> _Data for analysis_:
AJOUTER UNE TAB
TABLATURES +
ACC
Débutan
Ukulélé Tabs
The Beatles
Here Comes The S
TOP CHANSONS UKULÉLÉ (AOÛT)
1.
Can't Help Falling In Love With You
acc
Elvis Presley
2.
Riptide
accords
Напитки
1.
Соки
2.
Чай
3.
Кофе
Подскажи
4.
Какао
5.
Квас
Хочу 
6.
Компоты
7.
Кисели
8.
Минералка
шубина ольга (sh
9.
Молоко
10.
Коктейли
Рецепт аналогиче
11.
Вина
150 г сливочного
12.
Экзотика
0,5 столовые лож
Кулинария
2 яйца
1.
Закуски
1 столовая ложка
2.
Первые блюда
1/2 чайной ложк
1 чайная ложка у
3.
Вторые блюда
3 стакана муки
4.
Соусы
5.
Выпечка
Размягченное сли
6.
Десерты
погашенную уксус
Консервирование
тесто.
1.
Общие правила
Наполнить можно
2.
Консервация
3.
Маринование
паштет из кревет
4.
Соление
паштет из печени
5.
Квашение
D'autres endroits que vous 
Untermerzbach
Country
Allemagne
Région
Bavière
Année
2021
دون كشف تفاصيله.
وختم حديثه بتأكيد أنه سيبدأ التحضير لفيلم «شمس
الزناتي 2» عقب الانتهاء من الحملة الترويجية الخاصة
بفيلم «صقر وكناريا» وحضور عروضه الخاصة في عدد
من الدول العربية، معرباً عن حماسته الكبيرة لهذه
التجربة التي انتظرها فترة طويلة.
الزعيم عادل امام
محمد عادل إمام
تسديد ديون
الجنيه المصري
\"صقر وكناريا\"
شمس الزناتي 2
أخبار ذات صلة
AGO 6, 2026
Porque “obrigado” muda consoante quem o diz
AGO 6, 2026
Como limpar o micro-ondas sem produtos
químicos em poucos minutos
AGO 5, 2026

...

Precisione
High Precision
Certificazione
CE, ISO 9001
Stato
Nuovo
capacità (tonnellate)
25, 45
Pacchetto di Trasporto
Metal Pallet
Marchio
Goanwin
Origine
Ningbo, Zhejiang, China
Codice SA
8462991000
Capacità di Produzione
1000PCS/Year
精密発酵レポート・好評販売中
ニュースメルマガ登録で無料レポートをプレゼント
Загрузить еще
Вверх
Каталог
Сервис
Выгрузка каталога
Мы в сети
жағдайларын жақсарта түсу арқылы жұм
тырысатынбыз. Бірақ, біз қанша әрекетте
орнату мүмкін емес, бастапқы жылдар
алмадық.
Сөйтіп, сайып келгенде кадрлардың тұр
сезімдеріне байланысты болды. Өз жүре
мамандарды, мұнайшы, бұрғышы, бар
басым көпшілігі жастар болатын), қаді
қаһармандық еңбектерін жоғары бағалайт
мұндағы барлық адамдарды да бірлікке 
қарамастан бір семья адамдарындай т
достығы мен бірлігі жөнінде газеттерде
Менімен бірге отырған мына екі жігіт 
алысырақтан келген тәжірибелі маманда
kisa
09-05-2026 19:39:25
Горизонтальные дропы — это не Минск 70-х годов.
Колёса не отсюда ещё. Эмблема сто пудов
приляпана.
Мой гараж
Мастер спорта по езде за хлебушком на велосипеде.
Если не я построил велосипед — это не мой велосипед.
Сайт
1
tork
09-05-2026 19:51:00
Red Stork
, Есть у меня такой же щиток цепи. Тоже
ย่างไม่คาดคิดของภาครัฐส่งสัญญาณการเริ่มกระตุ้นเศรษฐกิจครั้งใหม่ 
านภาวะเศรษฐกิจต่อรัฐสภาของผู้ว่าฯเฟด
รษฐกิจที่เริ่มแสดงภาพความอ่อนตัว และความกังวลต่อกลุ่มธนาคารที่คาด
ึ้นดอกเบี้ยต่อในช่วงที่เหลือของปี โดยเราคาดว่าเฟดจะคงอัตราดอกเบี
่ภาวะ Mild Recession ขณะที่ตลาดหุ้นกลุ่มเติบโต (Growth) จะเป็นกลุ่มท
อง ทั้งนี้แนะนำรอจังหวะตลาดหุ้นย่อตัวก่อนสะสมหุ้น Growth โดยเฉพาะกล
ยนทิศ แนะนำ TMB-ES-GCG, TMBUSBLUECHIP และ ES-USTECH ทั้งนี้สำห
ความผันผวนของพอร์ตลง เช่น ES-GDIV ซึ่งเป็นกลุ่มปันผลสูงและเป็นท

> _Exercise_:
Beginning at the line above with "AJOUTER UNE TAB" and finishing at the line with "AGO 5, 2026", return each line exactly and return nothing else.

> _Solution to this problem_:
AJOUTER UNE TAB
TABLATURES +
ACC
Débutan
Ukulélé Tabs
The Beatles
Here Comes The S
TOP CHANSONS UKULÉLÉ (AOÛT)
1.
Can't Help Falling In Love With You
acc
Elvis Presley
2.
Riptide
accords
Напитки
1.
Соки
2.
Чай
3.
Кофе
Подскажи
4.
Какао
5.
Квас
Хочу 
6.
Компоты
7.
Кисели
8.
Минералка
шубина ольга (sh
9.
Молоко
10.
Коктейли
Рецепт аналогиче
11.
Вина
150 г сливочного
12.
Экзотика
0,5 столовые лож
Кулинария
2 яйца
1.
Закуски
1 столовая ложка
2.
Первые блюда
1/2 чайной ложк
1 чайная ложка у
3.
Вторые блюда
3 стакана муки
4.
Соусы
5.
Выпечка
Размягченное сли
6.
Десерты
погашенную уксус
Консервирование
тесто.
1.
Общие правила
Наполнить можно
2.
Консервация
3.
Маринование
паштет из кревет
4.
Соление
паштет из печени
5.
Квашение
D'autres endroits que vous 
Untermerzbach
Country
Allemagne
Région
Bavière
Année
2021
دون كشف تفاصيله.
وختم حديثه بتأكيد أنه سيبدأ التحضير لفيلم «شمس
الزناتي 2» عقب الانتهاء من الحملة الترويجية الخاصة
بفيلم «صقر وكناريا» وحضور عروضه الخاصة في عدد
من الدول العربية، معرباً عن حماسته الكبيرة لهذه
التجربة التي انتظرها فترة طويلة.
الزعيم عادل امام
محمد عادل إمام
تسديد ديون
الجنيه المصري
\"صقر وكناريا\"
شمس الزناتي 2
أخبار ذات صلة
AGO 6, 2026
Porque “obrigado” muda consoante quem o diz
AGO 6, 2026
Como limpar o micro-ondas sem produtos
químicos em poucos minutos
AGO 5, 2026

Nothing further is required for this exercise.